Sur la Basse-Suir, la largeur de la rivière varie de 25 à 40m. Le courant puissant  mais régulier, les fonds de gravier stables et une profondeur moyenne relativement faible facilitent la pêche dans l’eau. Bien que la pêche en wading permette l’utilisation de cannes relativement courtes, l’incroyable combativité des farios locales alliée au fait que l’Irlande soit un pays bien souvent venteux imposent généralement le choix d’une canne puissante  de 9 / 9½ pieds à action de pointe avec une soie DT 5/6 qui permet de lancer beaucoup plus facilement dans des conditions difficiles et de mieux contrôler les combats avec les poissons récalcitrants. Une canne de 10 pieds et plus équipée d’une soie relativement lourde DT 6/7, genre "réservoir" convient aussi et peut servir également pour la pêche des castillons.

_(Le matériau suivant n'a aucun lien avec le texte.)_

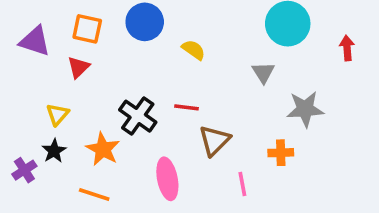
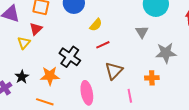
yellow semicircle: (194, 50) -> (96, 25), moved, turned 96
red line: (187, 107) -> (103, 45), moved, turned -32
yellow triangle: (58, 114) -> (24, 43), moved
orange star: (103, 149) -> (50, 76), turned -30

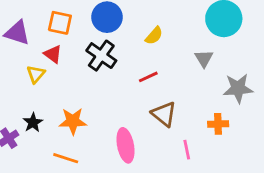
yellow semicircle: (96, 25) -> (154, 36), moved
red triangle: (36, 29) -> (53, 54), turned -40
black cross: (70, 57) -> (101, 56), moved
brown triangle: (114, 71) -> (164, 114), turned -36

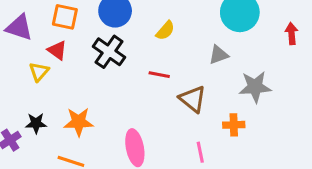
gray triangle: (204, 58) -> (219, 55), turned 42
red line: (148, 77) -> (159, 75), turned 36
brown triangle: (164, 114) -> (193, 99), moved
black star: (33, 123) -> (36, 123), turned 30

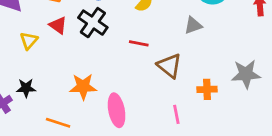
red triangle: (57, 50) -> (58, 25), moved
gray star: (255, 87) -> (246, 74), moved
orange star: (79, 122) -> (83, 87), moved

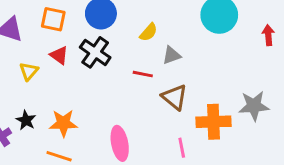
gray triangle: (193, 25) -> (172, 55), moved
orange star: (83, 87) -> (63, 123), moved
black star: (26, 88) -> (26, 120), turned 30
orange cross: (207, 89) -> (213, 122), size x1.6

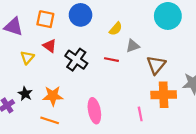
black cross: (95, 52) -> (76, 60), moved
brown triangle: (175, 97) -> (156, 65), moved, turned 30

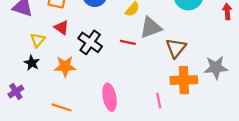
gray triangle: (133, 46) -> (151, 28), size x1.5
black star: (25, 94) -> (32, 63), moved
orange star: (53, 96) -> (65, 66), moved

Dans la Suir, l’abondance des proies sub-aquatiques cachées dans les herbiers n’empêche pas les truites d’être souvent très actives en surface ou juste sous la surface favorisant de ce fait la pêche à la mouche sous toutes ses formes (sèche, noyée, nymphe). Bien que la saison de pêche en rivière en Irlande débute le 1er mars, il est important de noter que les printemps irlandais devenant de plus en plus tardifs, la pêche à la mouche en début de saison est généralement décevante. Les précipitations hivernales accrues font que les grandes rivières de l’île sont souvent très lentes à se réchauffer et ne deviennent donc vraiment intéressantes pour les moucheurs que vers la fin du mois d’avril. Avant cette époque, les activités de surface sont toujours de courte durée et sont généralement concentrées pendant les heures les plus chaudes de la journée (de 10h du matin à 3h de l'après-midi).

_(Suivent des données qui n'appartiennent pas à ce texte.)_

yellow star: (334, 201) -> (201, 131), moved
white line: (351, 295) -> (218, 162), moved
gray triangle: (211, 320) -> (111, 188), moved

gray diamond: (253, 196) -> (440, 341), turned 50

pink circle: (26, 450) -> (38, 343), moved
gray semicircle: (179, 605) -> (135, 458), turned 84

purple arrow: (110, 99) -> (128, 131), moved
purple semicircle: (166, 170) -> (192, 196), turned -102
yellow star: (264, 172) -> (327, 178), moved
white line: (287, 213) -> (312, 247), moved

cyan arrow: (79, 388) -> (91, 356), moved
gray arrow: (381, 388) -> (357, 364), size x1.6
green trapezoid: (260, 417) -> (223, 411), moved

Au début du printemps, pour espérer tirer régulièrement son épingle du jeu, il est donc souvent nécessaire de pêcher en « noyée ». Comme me le prouva magistralement le regretté Jean Louis Pelletier, grand spécialiste français de cette discipline, lors de l’une de ses visites sur mes parcours de pêche, cette technique de pêche est nettement plus technique te subtile qu’elle n’apparaît au premier abord. Souvent décriée et généralement peu utilisée, la pêche en noyée, pour être vraiment payante, demande une technique sure, un équipement adéquat et un excellent sens de l’eau. En effet, afin de pouvoir présenter son train de mouches noyées à la profondeur où se tiennent les poissons en activité, il est essentiel d’avoir dans son arsenal au minimum, une soie flottante, un soie flottante à pointe plongeante et au moins 2 soies plongeantes (une lente et une rapide). Bien pratiquée, cette forme de pêche donne des résultats étonnants sur la Suir et elle permet de continuer à prendre du poisson même lorsque l’activité de surface est nulle. Ce n’est d’ailleurs pas une coïncidence si les pêcheurs locaux favorisent la plupart du temps cette méthode de pêche à la mouche. Pêchant rarement la truite pendant la journée, ils utilisent quant à eux un matériel remarquablement peu sophistiqué. Armés généralement d’une canne « trique » puissante, d’une soie lourde et de mouches ayant fait leurs preuves depuis des générations (Butcher, B.W.O, Peter Ross, Iron Blue Dun, Medium Olive, Red Spinner, Cinnamon Sedge, Wickam Fancy, Black Gnat etc.), ils ratissent  les têtes et les queues  de pool jusqu’à nuit noire. La faible luminosité rendant les farios nettement moins méfiantes, cette méthode leur permet de faire souvent des cartons impressionnants. Notons au passage que les mouches noyées utilisées en France donnent de très bons résultats sur la Suir. Les Palarettas,  les imitations de vers d’eau, de petits alevins, de gammares et de larves de phryganes avec ou sans fourreau  n’ont rien à envier aux artificielles britanniques et leur utilisation pendant les périodes où la rivière semble « morte » permet de capturer des truites ignorant totalement imprenables en « sèche » ou en « nymphe ».

L'arrivée du mois de Mai est saluée par de nombreuses éclosionsd'olives moyennes (baetis buceratus, baetis tenax), d'éphémères pâles (centropilum luteolum, baetis fuscatus) et d'olives à ailes bleues (ephemerella ignita). Les premiers trichoptères (phryganea grandis, phryganea striata, rhyacophila dorsalis etc.)  suivent de près, prolongeant  l'activité de surface jusqu'en fin d'après-midi et apportant avec eux la promesse de ces fameux "coups du soir" irlandais.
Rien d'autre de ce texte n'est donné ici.